L’effondrement de la mairie de Bordeaux 
	 
	Le téléphone sonna. Le président se leva et prit l'écouteur.
	— C'est pour toi, dit-il à son ministre. 
	 
	James fronça les sourcils. Il était exceptionnel qu'on dérangeât le 
	président pour une communication destinée à un de ses visiteurs. Il pensa à 
	sa femme. Dieu fasse qu'il ne lui fût rien arrivé. Il marcha rapidement vers 
	le téléphone. Le président l'entendit poser quelques questions dont il ne 
	pouvait interpréter le sens. James raccrocha et revint s'asseoir face au 
	président. 
	 
	— Rien de grave, j'espère, dit celui-ci. 
	 
	— La mairie de Bordeaux vient de s'effondrer. 
	 
	Ni l'un ni l'autre ne put rien ajouter. Le coup était rude. C'était la 
	première grande victoire des termites en province. Son retentissement serait 
	immense dans le pays. Il apparaissait clairement désormais que les insectes 
	n'étaient nullement décidés à limiter leurs prétentions. Ils voulaient le 
	pays tout entier et ils l'auraient. La ville de Bordeaux était à elle seule 
	un symbole. Lieu de repli traditionnel des gouvernements lors des invasions, 
	elle était le fief d'un des plus fidèles soutiens du président, et qui plus 
	est ministre des Finances. Si folle que fût l'idée, on ne pouvait s'empêcher 
	de penser que les termites obéissaient à une stratégie définie par des 
	cerveaux supérieurs. Le soupçon effleura l'esprit du président qu'une 
	puissance occulte, mais humaine et non animale, commandait l'invasion des 
	insectes. Mais il ne pouvait confier ce sentiment à personne, de peur qu'on 
	ne crût son psychisme ébranlé. 
  
	Maintenant il savait que le combat serait sans merci. En homme politique 
	blanchi sous le harnois, il avait la capacité de vivre au jour le jour, sans 
	trop penser à l'avenir. Mais il savait aussi effacer les apparences et 
	apprécier les mouvements de fond dans leur ampleur et leurs conséquences. Ce 
	qu'il apercevait maintenant l'emplissait d'effroi. Il se sentait seul et nu 
	face au destin et à l'histoire. Une phrase de Trotski lui revenait en 
	mémoire : « La révolution vérifie tout et elle vérifie par le sang ». Oui, 
	c'était bien une révolution. Il importait peu de savoir si ses acteurs en 
	étaient aussi les auteurs, ni quels en seraient les bénéficiaires, mais on 
	ne pouvait plus reculer devant le mot. On avait pu hésiter au début sur le 
	véritable sens de cette offensive. On ne devait plus douter aujourd'hui 
	qu'en attaquant les uns après les autres les édifices administratifs, les 
	termites n'eussent pour but suprême d'abattre l'Etat. 
	 
	James prit congé. Evidemment il rentrait aussitôt à Bordeaux. Dans la 
	voiture qui l'amenait à l'aéroport, il tentait vainement de fixer son esprit 
	sur les événements, mais il ne cessait de penser à sa femme. Il avait eu une 
	peur affreuse au moment de l'appel téléphonique et il ne parvenait pas à 
	s'en remettre. Il avait eu tort de revenir au gouvernement. Combien d'années 
	lui restait-il à vivre ? Cinq ? Dix ? Plus peut-être, ou peut-être moins. 

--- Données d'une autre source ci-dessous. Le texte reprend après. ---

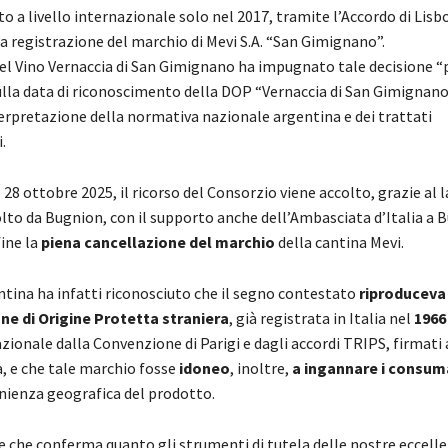
 a livello internazionale solo nel 2017, tramite l’Accordo di Lisbo
a registrazione del marchio di Mevi S.A. “San Gimignano”.
del Vino Vernaccia di San Gimignano ha impugnato tale decisione “
lla data di riconoscimento della DOP “Vernaccia di San Gimignano
terpretazione della normativa nazionale argentina e dei trattati
.
 28 ottobre 2025, il ricorso del Consorzio viene accolto, grazie al 
lto da Bugnion, con il supporto anche dell’Ambasciata d’Italia a B
ine la
piena cancellazione del marchio
della cantina Mevi.
ntina ha infatti riconosciuto che il segno contestato
riproduceva
e di Origine Protetta straniera
, già registrata in Italia nel
1966
azionale dalla Convenzione di Parigi e dagli accordi TRIPS, firmati
, e che tale marchio fosse
idoneo
, inoltre,
a ingannare i consum
enienza geografica del prodotto.
e che conferma quanto gli strumenti di tutela delle nostre eccell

	Quel besoin avait-il de siéger dans des conseils de gouvernement où l'on ne 
	conseillait pas et où l'on gouvernait moins encore, parce que les choses 
	vont leur train quoi qu'il arrive et que l'homme politique ne peut que 
	suivre le mouvement ? Il avait dû se priver de ces matins frais sur le gazon 
	où sa femme et lui rivalisaient d'adresse, club en main, dans la 
	merveilleuse complicité de leurs âges apaisés. Il avait renoncé aussi aux 
	soirées intimes où, avec quelques amis, ils parlaient sans retenue des gens 
	et des choses, de ce qui faisait la vie et où la politique n'avait pas sa 
	part.  
	 
	Pourtant il l'avait aimée, la politique. Passionnément. Mais maintenant 
	c'était fini. Il savait qu'elle n'était que le plus peuplé des déserts et 
	qu'il n'avait plus rien à y chercher. Sans doute, avec plus d'ambition, 
	aurait-il pu lui aussi accéder à la fonction suprême. Mais il ne regrettait 
	rien. Un jour, alors qu'il venait d'avoir cinquante ans, il avait ouvert la 
	fenêtre de son bureau, au ministère, et humé l'air embaumé du parc. Plantant 
	là ses dossiers, il était parti à pied le long des rues et n'était rentré, 
	épuisé, heureux, qu'à la nuit tombée. Cette escapade avait marqué la fin de 
	son appétit de pouvoir. Chaque homme doit se connaître. Lui, il préférait la 
	vie. Peu après, il s'était retiré dans son fief d'Aquitaine, avec pour seule 
	ambition d'y couler des jours heureux. 
	 
	Et il se trouvait là, dans une voiture officielle précédée de motards, 
	courant porter le deuil de sa mairie effondrée, agrippé, avec un équipage 
	affolé, aux commandes d'un immense bateau ivre. Le piège avait bien 
	fonctionné. Il avait voulu tirer sa révérence à la politique, elle le 
	rattrapait par le col et lui disait d'une voix ricanante 
	qu'on ne quitte pas une vieille maîtresse.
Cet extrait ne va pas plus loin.